*** Opening of Information supplied ***

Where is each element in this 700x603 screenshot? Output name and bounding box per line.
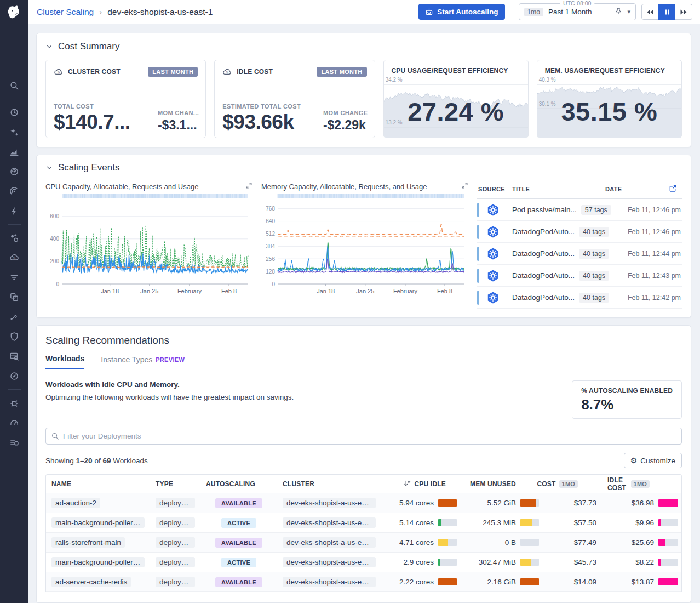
- pin-icon[interactable]: [615, 7, 622, 17]
- workload-name-cell: ad-server-cache-redis: [46, 577, 150, 587]
- breadcrumb-root-link[interactable]: Cluster Scaling: [37, 7, 94, 17]
- chevron-down-icon[interactable]: [45, 43, 53, 50]
- event-tags-badge[interactable]: 57 tags: [581, 205, 611, 215]
- col-mem-unused[interactable]: MEM UNUSED: [462, 480, 544, 488]
- breadcrumb-current: dev-eks-shopist-a-us-east-1: [107, 7, 213, 17]
- event-tags-badge[interactable]: 40 tags: [579, 227, 609, 237]
- security-shield-icon[interactable]: [6, 328, 22, 345]
- memory-capacity-chart[interactable]: 0128256384512640768Jan 18Jan 25FebruaryF…: [261, 192, 468, 299]
- chevron-down-icon[interactable]: [45, 164, 53, 172]
- workload-row[interactable]: ad-auction-2deploymentAVAILABLEdev-eks-s…: [46, 493, 681, 513]
- workload-name-link[interactable]: rails-storefront-main: [51, 537, 125, 548]
- events-col-source[interactable]: SOURCE: [478, 186, 512, 192]
- cluster-cost-card[interactable]: $ CLUSTER COST LAST MONTH TOTAL COST $14…: [45, 60, 206, 138]
- mem-unused-value: 302.47 MiB: [479, 558, 516, 566]
- workload-row[interactable]: main-background-poller-...deploymentACTI…: [46, 553, 681, 572]
- workload-type: deployment: [156, 537, 195, 548]
- cluster-link[interactable]: dev-eks-shopist-a-us-east-1: [283, 498, 376, 508]
- history-icon[interactable]: [6, 104, 22, 121]
- col-name[interactable]: NAME: [46, 480, 150, 488]
- cpu-capacity-chart[interactable]: 0200400600Jan 18Jan 25FebruaryFeb 8: [45, 192, 253, 299]
- pause-button[interactable]: [658, 4, 675, 20]
- event-tags-badge[interactable]: 40 tags: [579, 249, 609, 259]
- mem-unused-cell: 5.52 GiB: [462, 499, 544, 507]
- event-row[interactable]: DatadogPodAuto...40 tagsFeb 11, 12:44 pm: [477, 243, 682, 265]
- workload-row[interactable]: main-background-poller-...deploymentACTI…: [46, 513, 681, 533]
- cluster-link[interactable]: dev-eks-shopist-a-us-east-1: [283, 577, 376, 587]
- event-tags-badge[interactable]: 40 tags: [579, 293, 609, 303]
- infrastructure-icon[interactable]: [6, 230, 22, 246]
- filter-input[interactable]: [63, 432, 676, 440]
- customize-button[interactable]: ⚙ Customize: [624, 453, 682, 468]
- cost-summary-header[interactable]: Cost Summary: [45, 41, 682, 52]
- caret-down-icon[interactable]: ▾: [627, 8, 630, 15]
- svg-text:Jan 25: Jan 25: [356, 288, 374, 294]
- tab-workloads[interactable]: Workloads: [45, 354, 84, 369]
- workload-name-cell: rails-storefront-main: [46, 537, 150, 548]
- datadog-logo[interactable]: [0, 0, 28, 25]
- scaling-events-header[interactable]: Scaling Events: [45, 162, 682, 173]
- mem-efficiency-card[interactable]: MEM. USAGE/REQUEST EFFICIENCY 40.3 %30.1…: [537, 60, 682, 138]
- mem-efficiency-value: 35.15 %: [537, 96, 681, 127]
- svg-text:Feb 8: Feb 8: [221, 288, 237, 294]
- start-autoscaling-button[interactable]: Start Autoscaling: [418, 4, 504, 20]
- workload-name-link[interactable]: ad-server-cache-redis: [51, 577, 131, 587]
- idle-cost-bar-fill: [658, 519, 661, 526]
- workload-row[interactable]: rails-storefront-maindeploymentAVAILABLE…: [46, 533, 681, 553]
- cluster-link[interactable]: dev-eks-shopist-a-us-east-1: [283, 517, 376, 528]
- table-search-icon[interactable]: [6, 348, 22, 365]
- idle-cost-card[interactable]: $ IDLE COST LAST MONTH ESTIMATED TOTAL C…: [214, 60, 375, 138]
- col-cluster[interactable]: CLUSTER: [277, 480, 381, 488]
- autoscaling-cell: ACTIVE: [200, 518, 277, 528]
- event-tags-badge[interactable]: 40 tags: [579, 271, 609, 281]
- cluster-link[interactable]: dev-eks-shopist-a-us-east-1: [283, 557, 376, 567]
- compass-icon[interactable]: [6, 368, 22, 384]
- workload-name-link[interactable]: ad-auction-2: [51, 498, 100, 508]
- idle-cost-value: $25.69: [632, 538, 654, 547]
- cluster-link[interactable]: dev-eks-shopist-a-us-east-1: [283, 537, 376, 548]
- time-range-picker[interactable]: UTC-08:00 1mo Past 1 Month ▾: [519, 3, 636, 20]
- event-row[interactable]: DatadogPodAuto...40 tagsFeb 11, 12:46 pm: [477, 221, 682, 243]
- expand-icon[interactable]: [461, 182, 468, 191]
- fast-forward-button[interactable]: [675, 4, 692, 20]
- workload-name-link[interactable]: main-background-poller-...: [51, 517, 145, 528]
- cpu-idle-value: 2.22 cores: [399, 578, 434, 586]
- lightning-icon[interactable]: [6, 203, 22, 219]
- col-idle-cost[interactable]: IDLE COST1MO: [602, 476, 684, 492]
- rewind-button[interactable]: [641, 4, 658, 20]
- svg-text:400: 400: [50, 236, 59, 242]
- workload-row[interactable]: ad-server-cache-redisdeploymentAVAILABLE…: [46, 572, 681, 592]
- events-col-date[interactable]: DATE: [605, 186, 669, 192]
- events-col-title[interactable]: TITLE: [512, 186, 605, 192]
- workload-name-link[interactable]: main-background-poller-...: [51, 557, 145, 567]
- events-table-panel: SOURCE TITLE DATE Pod passive/main...57 …: [477, 182, 682, 309]
- event-row[interactable]: DatadogPodAuto...40 tagsFeb 11, 12:42 pm: [477, 287, 682, 309]
- sparkles-icon[interactable]: [6, 124, 22, 140]
- filter-lines-icon[interactable]: [6, 269, 22, 286]
- external-link-icon[interactable]: [669, 184, 681, 194]
- timezone-label: UTC-08:00: [560, 0, 594, 7]
- bug-icon[interactable]: [6, 395, 22, 411]
- queue-icon[interactable]: [6, 434, 22, 451]
- col-type[interactable]: TYPE: [150, 480, 200, 488]
- metrics-icon[interactable]: [6, 144, 22, 160]
- expand-icon[interactable]: [245, 182, 253, 191]
- event-date: Feb 11, 12:42 pm: [628, 294, 681, 302]
- signal-icon[interactable]: [6, 183, 22, 200]
- cpu-efficiency-card[interactable]: CPU USAGE/REQUEST EFFICIENCY 34.2 %13.2 …: [383, 60, 529, 138]
- cluster-cell: dev-eks-shopist-a-us-east-1: [277, 517, 381, 528]
- col-autoscaling[interactable]: AUTOSCALING: [200, 480, 277, 488]
- gauge-icon[interactable]: [6, 414, 22, 431]
- tab-instance-types[interactable]: Instance TypesPREVIEW: [101, 355, 185, 369]
- dashboards-icon[interactable]: [6, 289, 22, 305]
- watchdog-icon[interactable]: [6, 163, 22, 180]
- cloud-cost-icon[interactable]: $: [6, 249, 22, 266]
- search-icon[interactable]: [6, 77, 22, 94]
- event-row[interactable]: DatadogPodAuto...40 tagsFeb 11, 12:43 pm: [477, 265, 682, 287]
- col-cpu-idle[interactable]: CPU IDLE: [381, 480, 462, 488]
- event-row[interactable]: Pod passive/main...57 tagsFeb 11, 12:46 …: [477, 199, 682, 221]
- sort-desc-icon[interactable]: [404, 480, 411, 488]
- service-map-icon[interactable]: [6, 309, 22, 325]
- col-cost[interactable]: COST1MO: [544, 480, 602, 488]
- idle-cost-bar: [658, 499, 678, 507]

*** Close of Information supplied ***

**What to produce**. Before handing back the copy, remove the pictures; otherwise print the data exactly.

**Task solution**.
Where is each element in this 700x603 screenshot? Output name and bounding box per line.
- pin-icon[interactable]: [615, 7, 622, 17]
- workload-name-cell: ad-server-cache-redis: [46, 577, 150, 587]
- breadcrumb-root-link[interactable]: Cluster Scaling: [37, 7, 94, 17]
- chevron-down-icon[interactable]: [45, 43, 53, 50]
- event-tags-badge[interactable]: 57 tags: [581, 205, 611, 215]
- col-mem-unused[interactable]: MEM UNUSED: [462, 480, 544, 488]
- breadcrumb-current: dev-eks-shopist-a-us-east-1: [107, 7, 213, 17]
- event-tags-badge[interactable]: 40 tags: [579, 227, 609, 237]
- security-shield-icon[interactable]: [6, 328, 22, 345]
- memory-capacity-chart[interactable]: 0128256384512640768Jan 18Jan 25FebruaryF…: [261, 192, 468, 299]
- chevron-down-icon[interactable]: [45, 164, 53, 172]
- workload-row[interactable]: ad-auction-2deploymentAVAILABLEdev-eks-s…: [46, 493, 681, 513]
- workload-name-link[interactable]: rails-storefront-main: [51, 537, 125, 548]
- events-col-source[interactable]: SOURCE: [478, 186, 512, 192]
- cluster-cost-card[interactable]: $ CLUSTER COST LAST MONTH TOTAL COST $14…: [45, 60, 206, 138]
- mem-unused-value: 302.47 MiB: [479, 558, 516, 566]
- workload-row[interactable]: main-background-poller-...deploymentACTI…: [46, 553, 681, 572]
- workload-type: deployment: [156, 537, 195, 548]
- cluster-link[interactable]: dev-eks-shopist-a-us-east-1: [283, 498, 376, 508]
- history-icon[interactable]: [6, 104, 22, 121]
- col-name[interactable]: NAME: [46, 480, 150, 488]
- cpu-capacity-chart[interactable]: 0200400600Jan 18Jan 25FebruaryFeb 8: [45, 192, 253, 299]
- pause-button[interactable]: [658, 4, 675, 20]
- event-tags-badge[interactable]: 40 tags: [579, 249, 609, 259]
- mem-unused-cell: 5.52 GiB: [462, 499, 544, 507]
- event-row[interactable]: DatadogPodAuto...40 tagsFeb 11, 12:44 pm: [477, 243, 682, 265]
- workload-row[interactable]: main-background-poller-...deploymentACTI…: [46, 513, 681, 533]
- cluster-link[interactable]: dev-eks-shopist-a-us-east-1: [283, 577, 376, 587]
- event-tags-badge[interactable]: 40 tags: [579, 293, 609, 303]
- infrastructure-icon[interactable]: [6, 230, 22, 246]
- filter-input[interactable]: [63, 432, 676, 440]
- customize-button[interactable]: ⚙ Customize: [624, 453, 682, 468]
- cost-summary-header[interactable]: Cost Summary: [45, 41, 682, 52]
- caret-down-icon[interactable]: ▾: [627, 8, 630, 15]
- svg-text:Jan 25: Jan 25: [356, 288, 374, 294]
- tab-workloads[interactable]: Workloads: [45, 354, 84, 369]
- workload-name-cell: rails-storefront-main: [46, 537, 150, 548]
- datadog-logo[interactable]: [0, 0, 28, 25]
- scaling-events-header[interactable]: Scaling Events: [45, 162, 682, 173]
- mem-efficiency-card[interactable]: MEM. USAGE/REQUEST EFFICIENCY 40.3 %30.1…: [537, 60, 682, 138]
- mem-efficiency-value: 35.15 %: [537, 96, 681, 127]
- svg-text:Feb 8: Feb 8: [221, 288, 237, 294]
- start-autoscaling-button[interactable]: Start Autoscaling: [418, 4, 504, 20]
- workload-name-link[interactable]: ad-server-cache-redis: [51, 577, 131, 587]
- idle-cost-bar-fill: [658, 519, 661, 526]
- workload-row[interactable]: rails-storefront-maindeploymentAVAILABLE…: [46, 533, 681, 553]
- cluster-link[interactable]: dev-eks-shopist-a-us-east-1: [283, 517, 376, 528]
- table-search-icon[interactable]: [6, 348, 22, 365]
- idle-cost-card[interactable]: $ IDLE COST LAST MONTH ESTIMATED TOTAL C…: [214, 60, 375, 138]
- col-cluster[interactable]: CLUSTER: [277, 480, 381, 488]
- autoscaling-cell: ACTIVE: [200, 518, 277, 528]
- event-tags-badge[interactable]: 40 tags: [579, 271, 609, 281]
- cluster-link[interactable]: dev-eks-shopist-a-us-east-1: [283, 557, 376, 567]
- compass-icon[interactable]: [6, 368, 22, 384]
- workload-name-link[interactable]: ad-auction-2: [51, 498, 100, 508]
- idle-cost-value: $25.69: [632, 538, 654, 547]
- cluster-link[interactable]: dev-eks-shopist-a-us-east-1: [283, 537, 376, 548]
- time-range-picker[interactable]: UTC-08:00 1mo Past 1 Month ▾: [519, 3, 636, 20]
- event-row[interactable]: DatadogPodAuto...40 tagsFeb 11, 12:46 pm: [477, 221, 682, 243]
- expand-icon[interactable]: [461, 182, 468, 191]
- fast-forward-button[interactable]: [675, 4, 692, 20]
- workload-name-link[interactable]: main-background-poller-...: [51, 517, 145, 528]
- cpu-idle-value: 2.22 cores: [399, 578, 434, 586]
- lightning-icon[interactable]: [6, 203, 22, 219]
- col-idle-cost[interactable]: IDLE COST1MO: [602, 476, 684, 492]
- rewind-button[interactable]: [641, 4, 658, 20]
- svg-text:400: 400: [50, 236, 59, 242]
- workload-row[interactable]: ad-server-cache-redisdeploymentAVAILABLE…: [46, 572, 681, 592]
- events-col-date[interactable]: DATE: [605, 186, 669, 192]
- events-col-title[interactable]: TITLE: [512, 186, 605, 192]
- workload-name-link[interactable]: main-background-poller-...: [51, 557, 145, 567]
- events-table-panel: SOURCE TITLE DATE Pod passive/main...57 …: [477, 182, 682, 309]
- event-row[interactable]: DatadogPodAuto...40 tagsFeb 11, 12:42 pm: [477, 287, 682, 309]
- sparkles-icon[interactable]: [6, 124, 22, 140]
- filter-lines-icon[interactable]: [6, 269, 22, 286]
- external-link-icon[interactable]: [669, 184, 681, 194]
- timezone-label: UTC-08:00: [560, 0, 594, 7]
- bug-icon[interactable]: [6, 395, 22, 411]
- queue-icon[interactable]: [6, 434, 22, 451]
- col-type[interactable]: TYPE: [150, 480, 200, 488]
- metrics-icon[interactable]: [6, 144, 22, 160]
- expand-icon[interactable]: [245, 182, 253, 191]
- event-date: Feb 11, 12:42 pm: [628, 294, 681, 302]
- signal-icon[interactable]: [6, 183, 22, 200]
- cpu-efficiency-card[interactable]: CPU USAGE/REQUEST EFFICIENCY 34.2 %13.2 …: [383, 60, 529, 138]
- cluster-cell: dev-eks-shopist-a-us-east-1: [277, 517, 381, 528]
- col-autoscaling[interactable]: AUTOSCALING: [200, 480, 277, 488]
- gauge-icon[interactable]: [6, 414, 22, 431]
- tab-instance-types[interactable]: Instance TypesPREVIEW: [101, 355, 185, 369]
- dashboards-icon[interactable]: [6, 289, 22, 305]
- watchdog-icon[interactable]: [6, 163, 22, 180]
- cloud-cost-icon[interactable]: $: [6, 249, 22, 266]
- search-icon[interactable]: [6, 77, 22, 94]
- event-row[interactable]: DatadogPodAuto...40 tagsFeb 11, 12:43 pm: [477, 265, 682, 287]
- col-cpu-idle[interactable]: CPU IDLE: [381, 480, 462, 488]
- event-row[interactable]: Pod passive/main...57 tagsFeb 11, 12:46 …: [477, 199, 682, 221]
- sort-desc-icon[interactable]: [404, 480, 411, 488]
- service-map-icon[interactable]: [6, 309, 22, 325]
- col-cost[interactable]: COST1MO: [544, 480, 602, 488]
- idle-cost-bar: [658, 499, 678, 507]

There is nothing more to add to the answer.